Sports Illustrated has an article on a paper by Mike Dumond, Allen Lynch, and Jennifer Platania on the college decision of high school athletes.
In addition to predicting the future, the model provided empirical evidence that BCS schools enjoy a prohibitive advantage over their non-BCS brethren in recruiting top talent. It also disproved several long-held beliefs about recruiting. For example, recruits don’t seem to care how many players a school puts in the NFL, they aren’t as interested in early playing time as they claim and scholarship reductions actually increase the likelihood that a top recruit will pick a particular school.
Here’s the abstract of their paper that is in the current Journal of Sports Economics:
College football programs devote an enormous amount of resources in efforts to persuade high school football players to attend their schools. In this study, we develop an empirical model of the factors that recruits consider when selecting a school, using a database that combines school-specific attributes with recruit-specific information. The authors’ estimates imply that recruits’ decisions are governed by a handful of primary factors such as the geographic distance between the recruit and the college, the school’s recent football rankings, and whether the school is a member of one of the six Bowl Championship Series (BCS) conferences.

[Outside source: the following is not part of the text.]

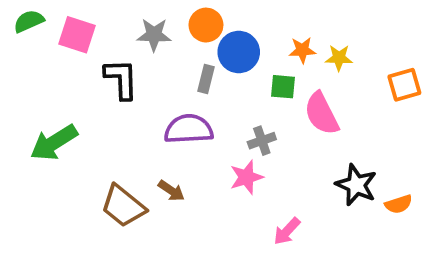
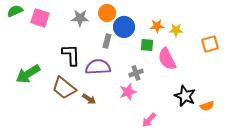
black L-shape: (121, 79) -> (71, 55), moved
brown trapezoid: (123, 206) -> (64, 88), moved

Here is a non-gated version.
The finding that BCS schools enjoy an advantage might be partially explained by peer effects: being surrounded by better players makes you a better player. But since own-team peer effects might be controlled by previous seasons’ performance (which is included in their model), the BCS may be capturing opposing-team peer effects (playing against superior competition makes you a better player). But if their results are capturing effects of the BCS per-se, then “the BCS designations perpetuate a permanent, caste-like structure within college football.”